To whom it may concern:
You are still with me every day, even now.
To the boy who first kissed me – for the horrible way you treated me, how you asked me to be your girl and then lied about it and laughed behind my back with your girlfriend – even had your father tell me to leave you alone – you became not a happy first memory but a scar. You are still with me.
To the boys in high school who thought it would be funny to get drunk and ask me out so you could make fun of me because I wouldn’t put out – you are still with me.
To the girl who made fun of my homemade dresses because they matched yours, but weren’t from a fancy mall store – you are still with me.

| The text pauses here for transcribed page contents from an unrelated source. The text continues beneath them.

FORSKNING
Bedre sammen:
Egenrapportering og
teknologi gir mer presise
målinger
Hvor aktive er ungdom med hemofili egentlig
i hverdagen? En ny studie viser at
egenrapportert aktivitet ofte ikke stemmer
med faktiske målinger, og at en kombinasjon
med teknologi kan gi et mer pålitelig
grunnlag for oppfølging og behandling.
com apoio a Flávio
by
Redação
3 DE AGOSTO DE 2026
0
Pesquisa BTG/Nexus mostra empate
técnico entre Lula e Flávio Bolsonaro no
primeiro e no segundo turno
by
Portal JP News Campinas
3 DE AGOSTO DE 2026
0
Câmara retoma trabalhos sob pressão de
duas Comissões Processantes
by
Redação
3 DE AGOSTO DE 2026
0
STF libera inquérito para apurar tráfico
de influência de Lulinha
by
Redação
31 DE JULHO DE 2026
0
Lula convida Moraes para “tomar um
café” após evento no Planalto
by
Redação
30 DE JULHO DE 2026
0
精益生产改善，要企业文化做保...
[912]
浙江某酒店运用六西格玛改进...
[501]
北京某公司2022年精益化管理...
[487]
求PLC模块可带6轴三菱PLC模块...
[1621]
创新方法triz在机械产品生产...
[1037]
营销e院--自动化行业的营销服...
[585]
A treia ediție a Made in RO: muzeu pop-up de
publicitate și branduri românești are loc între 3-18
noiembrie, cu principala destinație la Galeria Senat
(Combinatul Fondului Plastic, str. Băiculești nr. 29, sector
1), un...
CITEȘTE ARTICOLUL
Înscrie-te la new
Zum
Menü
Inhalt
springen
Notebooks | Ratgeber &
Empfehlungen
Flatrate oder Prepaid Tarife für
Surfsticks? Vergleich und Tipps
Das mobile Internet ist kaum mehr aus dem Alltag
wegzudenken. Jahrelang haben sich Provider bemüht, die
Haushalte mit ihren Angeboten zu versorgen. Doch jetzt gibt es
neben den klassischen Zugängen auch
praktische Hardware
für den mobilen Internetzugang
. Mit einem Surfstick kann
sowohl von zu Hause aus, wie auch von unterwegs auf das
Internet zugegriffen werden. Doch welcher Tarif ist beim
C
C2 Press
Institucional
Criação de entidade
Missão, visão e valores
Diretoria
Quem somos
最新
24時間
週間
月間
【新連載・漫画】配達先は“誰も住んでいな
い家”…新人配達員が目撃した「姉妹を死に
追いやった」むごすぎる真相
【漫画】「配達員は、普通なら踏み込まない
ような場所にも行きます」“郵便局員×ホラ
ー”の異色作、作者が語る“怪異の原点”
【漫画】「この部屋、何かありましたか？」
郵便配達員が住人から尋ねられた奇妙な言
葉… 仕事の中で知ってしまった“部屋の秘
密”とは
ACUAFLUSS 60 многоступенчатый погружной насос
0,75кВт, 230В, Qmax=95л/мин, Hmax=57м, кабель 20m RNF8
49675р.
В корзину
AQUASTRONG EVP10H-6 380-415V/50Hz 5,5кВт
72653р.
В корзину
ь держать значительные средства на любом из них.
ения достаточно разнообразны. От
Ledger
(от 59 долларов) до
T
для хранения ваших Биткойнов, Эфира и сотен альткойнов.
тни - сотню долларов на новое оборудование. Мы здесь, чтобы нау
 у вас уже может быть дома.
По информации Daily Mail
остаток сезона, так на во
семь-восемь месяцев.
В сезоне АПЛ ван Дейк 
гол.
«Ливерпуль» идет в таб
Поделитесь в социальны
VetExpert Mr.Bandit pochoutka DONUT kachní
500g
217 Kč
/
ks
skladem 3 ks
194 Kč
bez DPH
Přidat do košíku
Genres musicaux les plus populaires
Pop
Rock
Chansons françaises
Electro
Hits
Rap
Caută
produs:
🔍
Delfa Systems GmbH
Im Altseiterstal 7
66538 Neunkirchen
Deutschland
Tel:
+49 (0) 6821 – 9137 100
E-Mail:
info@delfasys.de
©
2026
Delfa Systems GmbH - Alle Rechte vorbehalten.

To the softball player in high school who called me a slut to my face every day of senior year, based on what I assume was false information (I had only kissed a boy) – you are still with me.
To the teacher who pointed out that my clothes smelled like smoke because my parents did, you are still with me.

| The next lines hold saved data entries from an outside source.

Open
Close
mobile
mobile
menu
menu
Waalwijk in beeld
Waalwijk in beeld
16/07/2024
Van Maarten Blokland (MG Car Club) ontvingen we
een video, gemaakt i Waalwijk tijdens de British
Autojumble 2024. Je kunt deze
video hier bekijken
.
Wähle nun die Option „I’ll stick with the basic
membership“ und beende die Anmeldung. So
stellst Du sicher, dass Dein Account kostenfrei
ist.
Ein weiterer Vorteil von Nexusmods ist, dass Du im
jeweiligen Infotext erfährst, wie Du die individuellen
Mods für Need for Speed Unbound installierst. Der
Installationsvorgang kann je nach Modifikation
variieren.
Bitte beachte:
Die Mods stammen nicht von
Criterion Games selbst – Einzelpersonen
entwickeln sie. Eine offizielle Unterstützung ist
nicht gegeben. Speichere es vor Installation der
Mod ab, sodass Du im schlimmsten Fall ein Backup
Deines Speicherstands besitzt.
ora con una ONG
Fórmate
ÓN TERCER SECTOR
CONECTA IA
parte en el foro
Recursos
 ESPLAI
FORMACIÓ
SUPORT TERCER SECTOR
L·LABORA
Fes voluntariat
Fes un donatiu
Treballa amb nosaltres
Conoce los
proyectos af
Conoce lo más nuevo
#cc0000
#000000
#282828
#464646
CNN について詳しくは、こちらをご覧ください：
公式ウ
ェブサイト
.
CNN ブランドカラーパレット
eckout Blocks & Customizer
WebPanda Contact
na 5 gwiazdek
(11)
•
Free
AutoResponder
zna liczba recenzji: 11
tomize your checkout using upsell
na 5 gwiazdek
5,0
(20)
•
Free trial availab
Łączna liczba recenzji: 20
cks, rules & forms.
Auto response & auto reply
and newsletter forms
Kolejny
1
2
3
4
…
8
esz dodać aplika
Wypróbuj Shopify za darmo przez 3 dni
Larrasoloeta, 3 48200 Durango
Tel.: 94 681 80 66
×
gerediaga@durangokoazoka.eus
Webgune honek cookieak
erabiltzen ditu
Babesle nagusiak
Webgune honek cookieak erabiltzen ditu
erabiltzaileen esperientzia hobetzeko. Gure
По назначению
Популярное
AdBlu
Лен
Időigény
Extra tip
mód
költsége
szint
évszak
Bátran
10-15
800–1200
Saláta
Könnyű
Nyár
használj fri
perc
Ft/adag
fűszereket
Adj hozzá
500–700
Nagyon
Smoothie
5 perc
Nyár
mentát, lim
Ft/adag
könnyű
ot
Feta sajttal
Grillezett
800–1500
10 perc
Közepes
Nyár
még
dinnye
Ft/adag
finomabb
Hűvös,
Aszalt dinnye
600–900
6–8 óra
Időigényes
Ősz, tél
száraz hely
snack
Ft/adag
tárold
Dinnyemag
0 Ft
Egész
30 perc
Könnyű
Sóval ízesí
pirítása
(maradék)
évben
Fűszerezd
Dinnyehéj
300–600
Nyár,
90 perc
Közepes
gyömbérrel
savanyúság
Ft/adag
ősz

To the cancer that took my mother and tried to take my father, you are still with me.
To the co-worker who said my husband couldn’t possibly love someone like me and that I shouldn’t burden him with who I am – you are still with me.
To the parents who bullied me, talked about me in the parking lot and spread hate about me because I didn’t give your precious angel straight A’s merely because she was your child – you are still with me.
To the “friend” who drank the Kool-aid and joined their club just so you could fit in and keep your job – you are still with me.
To the principal who took parents from my class out to dinner to discuss me and gave me no chance whatsoever to defend myself – you are still with me.
To the part of my family that no longer speaks to me and refuses to recognize that I ever got married, because you didn’t approve of my decisions – you are still with me.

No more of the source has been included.